Saturday, March 14, 2009

Anaal Nathrakh - The Codex Necro (2001)

Arriving like a nuclear payload over the stagnant, turn of the century black metal scene, Anaal Nathrakh were one of the bands whose vicious ideals and unrelenting sonic massacre helped reinvigorate the clarion call to blasphemy. The Codex Necro is simply one of the most beautiful and bestial haunches of raw meat to ever animate and step off the butcher block. Infusing grind savagery, necrotic black and death metal into an unforgiving onslaught, they immediately entered the radar of many an extreme connoiseur.

One listen and you'll realize why. This is heavy. The band does not let up. While many bands were roaming the snowy landscapes and preaching pagan idolatry, Anaal Nathrakh strike at you from an urban, industrial wasteland.
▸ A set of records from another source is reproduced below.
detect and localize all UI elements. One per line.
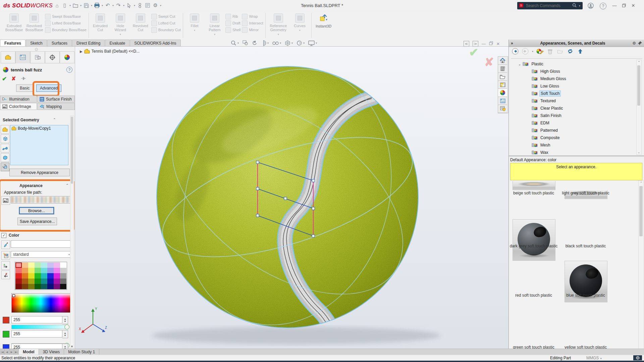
breadcrumb[interactable]: ▶ Tennis Ball (Default) <<D... xyxy=(80,49,140,54)
green-value-field[interactable]: 255 xyxy=(11,330,62,338)
tree-item-mesh[interactable]: Mesh xyxy=(509,141,635,149)
wrap-button[interactable]: Wrap xyxy=(242,13,263,19)
palette-swatch[interactable] xyxy=(15,268,22,273)
appearances-tab-icon[interactable] xyxy=(498,89,507,97)
palette-swatch[interactable] xyxy=(22,262,28,268)
up-level-icon[interactable] xyxy=(577,48,584,55)
previous-view-icon[interactable] xyxy=(252,41,257,46)
tab-mapping[interactable]: Mapping xyxy=(37,103,75,110)
search-caret-icon[interactable]: ▾ xyxy=(579,4,580,7)
color-value-field[interactable] xyxy=(11,240,73,248)
palette-swatch[interactable] xyxy=(41,268,47,273)
selected-geometry-header[interactable]: Selected Geometry xyxy=(3,118,39,122)
intersect-button[interactable]: Intersect xyxy=(242,20,263,26)
tree-item-clear-plastic[interactable]: Clear Plastic xyxy=(509,105,635,112)
model-tab-model[interactable]: Model xyxy=(19,349,39,355)
command-tab-direct-editing[interactable]: Direct Editing xyxy=(72,40,105,47)
palette-swatch[interactable] xyxy=(54,268,60,273)
viewport-close-button[interactable]: ✕ xyxy=(496,42,500,46)
part-reviewer-icon[interactable] xyxy=(498,105,507,113)
tree-item-composite[interactable]: Composite xyxy=(509,134,635,141)
minimize-button[interactable]: — xyxy=(610,2,619,9)
tree-item-satin-finish[interactable]: Satin Finish xyxy=(509,112,635,119)
viewport-restore-button[interactable] xyxy=(489,41,493,46)
face-filter-icon[interactable] xyxy=(1,134,9,143)
zoom-fit-icon[interactable]: ▾ xyxy=(231,40,239,46)
palette-swatch[interactable] xyxy=(47,284,54,289)
palette-swatch[interactable] xyxy=(47,262,54,268)
task-pane-pin-icon[interactable] xyxy=(638,41,642,45)
palette-swatch[interactable] xyxy=(22,284,28,289)
tree-item-plastic[interactable]: ⌄Plastic xyxy=(509,60,635,68)
selected-geometry-collapse-icon[interactable]: ⌃ xyxy=(53,118,56,121)
tab-first-icon[interactable]: |◀ xyxy=(0,349,5,355)
green-stepper[interactable]: ▲▼ xyxy=(62,330,68,338)
save-appearance-button[interactable]: Save Appearance... xyxy=(17,218,57,225)
appearance-thumbnail-dark-grey-soft-touch-plastic[interactable] xyxy=(513,219,555,261)
curves-button[interactable]: Curves▾ xyxy=(290,13,309,32)
remove-appearance-button[interactable]: Remove Appearance xyxy=(9,169,70,176)
color-gradient-picker[interactable] xyxy=(11,293,70,313)
tree-item-low-gloss[interactable]: Low Gloss xyxy=(509,82,635,90)
appearance-thumbnail-beige-soft-touch-plastic[interactable] xyxy=(513,181,555,190)
palette-swatch[interactable] xyxy=(35,268,41,273)
zoom-area-icon[interactable] xyxy=(243,40,248,46)
palette-swatch[interactable] xyxy=(41,273,47,279)
lofted-cut-button[interactable]: Lofted Cut xyxy=(151,20,181,26)
design-library-icon[interactable] xyxy=(498,65,507,73)
refresh-icon[interactable] xyxy=(567,48,574,55)
draft-button[interactable]: Draft xyxy=(225,20,240,26)
surface-filter-icon[interactable] xyxy=(1,144,9,153)
thumbnails-scrollbar[interactable]: ⌃ ⌄ xyxy=(638,180,644,362)
pm-scrollbar[interactable]: ▼ xyxy=(70,116,74,349)
appearance-file-path-field[interactable] xyxy=(11,196,70,203)
palette-swatch[interactable] xyxy=(47,279,54,284)
user-avatar-icon[interactable] xyxy=(588,3,594,10)
tab-surface-finish[interactable]: Surface Finish xyxy=(37,96,75,103)
status-globe-icon[interactable] xyxy=(633,355,642,360)
color-header[interactable]: Color xyxy=(9,233,19,238)
help-icon[interactable]: ? xyxy=(600,3,606,9)
palette-swatch[interactable] xyxy=(41,279,47,284)
command-tab-solidworks-add-ins[interactable]: SOLIDWORKS Add-Ins xyxy=(130,40,180,47)
pin-icon[interactable] xyxy=(21,76,26,80)
tab-featuremanager[interactable] xyxy=(1,51,15,63)
appearance-collapse-icon[interactable]: ⌃ xyxy=(66,183,68,187)
tab-illumination[interactable]: Illumination xyxy=(0,96,37,103)
tree-item-high-gloss[interactable]: High Gloss xyxy=(509,68,635,75)
task-pane-gear-icon[interactable]: ⚙ xyxy=(632,41,636,46)
linear-pattern-button[interactable]: Linear Pattern▾ xyxy=(205,13,224,36)
model-tab-motion-study-1[interactable]: Motion Study 1 xyxy=(64,349,99,355)
viewport-minimize-button[interactable]: — xyxy=(482,42,486,46)
search-input[interactable] xyxy=(525,3,570,8)
pane-left-button[interactable]: ◂▯ xyxy=(464,41,469,47)
thumbs-scroll-up-icon[interactable]: ⌃ xyxy=(639,181,644,185)
tree-scroll-up-icon[interactable]: ⌃ xyxy=(637,61,641,64)
command-tab-features[interactable]: Features xyxy=(0,40,25,47)
palette-swatch[interactable] xyxy=(28,273,35,279)
selected-geometry-list[interactable]: Body-Move/Copy1 xyxy=(10,125,68,165)
eyedropper-icon[interactable] xyxy=(1,240,10,249)
view-palette-icon[interactable] xyxy=(498,81,507,89)
curves-caret-icon[interactable]: ▾ xyxy=(299,29,301,32)
tab-displaymanager[interactable] xyxy=(60,51,74,63)
tennis-ball-model[interactable]: Y X Z xyxy=(75,47,508,349)
search-icon[interactable] xyxy=(572,3,577,8)
palette-swatch[interactable] xyxy=(22,279,28,284)
tree-item-soft-touch[interactable]: Soft Touch xyxy=(509,90,635,97)
palette-swatch[interactable] xyxy=(47,273,54,279)
tab-dimxpertmanager[interactable] xyxy=(45,51,60,63)
command-tab-evaluate[interactable]: Evaluate xyxy=(105,40,129,47)
tree-expand-icon[interactable]: ⌄ xyxy=(518,62,521,66)
red-value-field[interactable]: 255 xyxy=(11,316,62,323)
palette-swatch[interactable] xyxy=(60,279,66,284)
shell-button[interactable]: Shell xyxy=(225,27,240,33)
tree-scrollbar[interactable]: ⌃ ⌄ xyxy=(636,60,642,155)
command-tab-surfaces[interactable]: Surfaces xyxy=(47,40,72,47)
reference-geometry-button[interactable]: Reference Geometry▾ xyxy=(268,13,289,36)
confirm-check-icon[interactable]: ✔ xyxy=(469,46,479,59)
blue-value-field[interactable]: 255 xyxy=(11,344,62,349)
boundary-cut-button[interactable]: Boundary Cut xyxy=(151,27,181,33)
hide-show-icon[interactable]: ▾ xyxy=(272,41,281,45)
advanced-mode-button[interactable]: Advanced xyxy=(36,84,61,92)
The album begins with a trio of jaw smashing rapid fire fistfucking mayhem ("The Supreme Necrotic Audnance", "When Humanity is Cancer" and the pummeling "Submission is for the Weak"). Few were likely to survive past this initial genocidal triumvirate, but if they had, they'd only have been met with the scathing and uncaring winds of the "Pandemonic Hyberblast". This album must have sent me to the emergency room a half dozen times and cost me $1000s in uninsured hospital bills. And yet the album grows more intense with every moment. "Paradigm-Shift Annihilation" strikes with a succession of dark industrial drumming, spoken word and brutal fucking black attack. "The Technogoat" is one of the most venomous predators to be sighted outside of the Norwegian source. How about those fucking wa-was? "Incipit Flock" indicts the massing meek of Earth to an untimely death penalty. "Human, All Too Fucking Human" heralds the nihilistic afterbirth of well read black metal legions. The title tracks ends the album even more destructively than it was announced.
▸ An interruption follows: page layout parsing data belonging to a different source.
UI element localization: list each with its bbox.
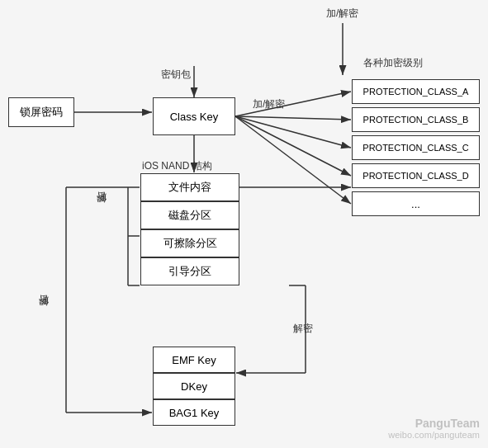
dkey-box: DKey xyxy=(153,373,235,399)
bag1key-box: BAG1 Key xyxy=(153,399,235,426)
classkey-box: Class Key xyxy=(153,97,235,135)
protection-a-box: PROTECTION_CLASS_A xyxy=(352,79,480,104)
disk-partition-label: 磁盘分区 xyxy=(168,208,211,223)
decrypt-bottom-right-label: 解密 xyxy=(293,322,313,336)
erasable-partition-box: 可擦除分区 xyxy=(140,229,239,257)
miaobaobao-label: 密钥包 xyxy=(161,68,191,82)
protection-c-label: PROTECTION_CLASS_C xyxy=(362,143,468,153)
lockscreen-label: 锁屏密码 xyxy=(20,105,63,120)
watermark-line1: PanguTeam xyxy=(388,417,480,430)
svg-line-4 xyxy=(235,116,351,148)
boot-partition-box: 引导分区 xyxy=(140,257,239,285)
encrypt-top-label: 加/解密 xyxy=(326,7,358,21)
lockscreen-box: 锁屏密码 xyxy=(8,97,74,127)
protection-d-box: PROTECTION_CLASS_D xyxy=(352,163,480,188)
svg-line-6 xyxy=(235,116,351,204)
protection-types-label: 各种加密级别 xyxy=(363,56,423,70)
protection-etc-label: ... xyxy=(411,198,420,210)
protection-b-box: PROTECTION_CLASS_B xyxy=(352,107,480,132)
classkey-label: Class Key xyxy=(170,111,219,123)
watermark: PanguTeam weibo.com/panguteam xyxy=(388,417,480,440)
boot-partition-label: 引导分区 xyxy=(168,264,211,279)
svg-line-3 xyxy=(235,116,351,120)
protection-a-label: PROTECTION_CLASS_A xyxy=(363,87,469,97)
file-content-box: 文件内容 xyxy=(140,173,239,201)
disk-partition-box: 磁盘分区 xyxy=(140,201,239,229)
protection-c-box: PROTECTION_CLASS_C xyxy=(352,135,480,160)
emfkey-box: EMF Key xyxy=(153,347,235,373)
diagram: 锁屏密码 Class Key iOS NAND 结构 文件内容 磁盘分区 可擦除… xyxy=(0,0,488,448)
protection-b-label: PROTECTION_CLASS_B xyxy=(363,115,469,125)
bag1key-label: BAG1 Key xyxy=(169,407,220,419)
nand-title-label: iOS NAND 结构 xyxy=(142,159,212,173)
file-content-label: 文件内容 xyxy=(168,180,211,195)
watermark-line2: weibo.com/panguteam xyxy=(388,430,480,440)
protection-etc-box: ... xyxy=(352,191,480,216)
encrypt-classkey-label: 加/解密 xyxy=(253,97,285,111)
dkey-label: DKey xyxy=(181,380,207,393)
svg-line-5 xyxy=(235,116,351,176)
emfkey-label: EMF Key xyxy=(172,354,216,366)
erasable-partition-label: 可擦除分区 xyxy=(163,236,217,251)
protection-d-label: PROTECTION_CLASS_D xyxy=(362,171,468,181)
I'd offer you some lyrics...but the band has graciously decided not to include them. Wankers! It is hard to remain bitter about this, because they offer so much else to be bitter about. The Codex Necro is also noteworthy because it's one of the better self-produced black metal records ever, with an aggressive and messy crunch and hiss. The vocals slather through various modes of misanthropic grunts, snarls and howls, and the band uses a myriad of film samples tastefully and often subtly among their compositions. Half the vocals sound more like someone choking on battery acid than actually verbalizing lyrics.

They've released several great albums since this one, but I always return to the Codex Necro, their finest and darkest hour, and I recommend it to you as your inaugural neckbreaking to this band. Jesus avert your ears.
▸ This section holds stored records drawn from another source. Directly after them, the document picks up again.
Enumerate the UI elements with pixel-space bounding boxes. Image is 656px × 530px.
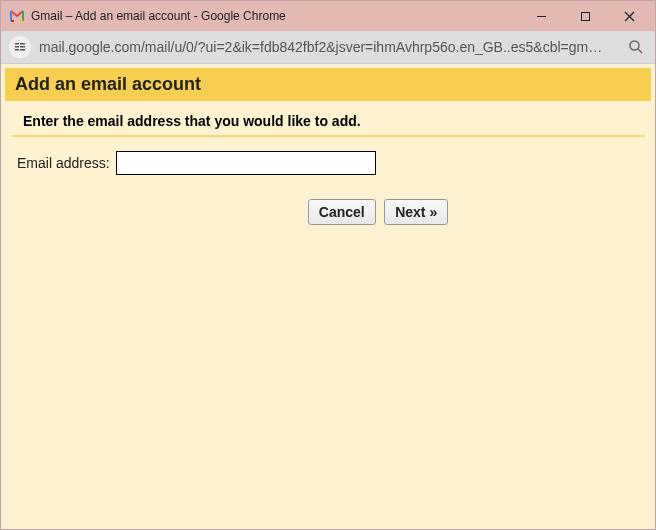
window-title: Gmail – Add an email account - Google Ch…	[31, 9, 519, 23]
page-title: Add an email account	[15, 74, 641, 95]
zoom-icon[interactable]	[625, 36, 647, 58]
window-controls	[519, 2, 651, 30]
button-row: Cancel Next »	[17, 199, 639, 225]
site-info-icon[interactable]	[9, 36, 31, 58]
address-bar: mail.google.com/mail/u/0/?ui=2&ik=fdb842…	[1, 31, 655, 64]
svg-line-11	[638, 49, 642, 53]
svg-rect-5	[20, 43, 25, 45]
close-button[interactable]	[607, 2, 651, 30]
email-label: Email address:	[17, 155, 110, 171]
svg-rect-1	[581, 12, 589, 20]
page-content: Add an email account Enter the email add…	[1, 64, 655, 529]
svg-rect-9	[20, 49, 25, 51]
email-row: Email address:	[17, 151, 639, 175]
next-button[interactable]: Next »	[384, 199, 448, 225]
svg-rect-4	[15, 43, 19, 45]
svg-rect-7	[20, 46, 25, 48]
gmail-icon	[9, 8, 25, 24]
email-input[interactable]	[116, 151, 376, 175]
page-header: Add an email account	[5, 68, 651, 101]
window-titlebar: Gmail – Add an email account - Google Ch…	[1, 1, 655, 31]
maximize-button[interactable]	[563, 2, 607, 30]
svg-rect-6	[15, 46, 19, 48]
prompt-text: Enter the email address that you would l…	[11, 101, 645, 137]
url-text[interactable]: mail.google.com/mail/u/0/?ui=2&ik=fdb842…	[39, 39, 619, 55]
svg-rect-8	[15, 49, 19, 51]
minimize-button[interactable]	[519, 2, 563, 30]
svg-point-10	[630, 41, 639, 50]
cancel-button[interactable]: Cancel	[308, 199, 376, 225]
Verdict: Epic Win [9.5/10]

http://www.anaal-nathrakh.tk/

3 comments:

is this your life? said...

The Codex Necro can be so exhausting to listen to. It's just so fucking awesome.

Anonymous said...

This album rules, and so does this review. A perfect coupling.

Dreadkommander Nekrokreuz said...

One of my favorite bands, absolutely merciless.

DIE ON YOUR KNEES!!!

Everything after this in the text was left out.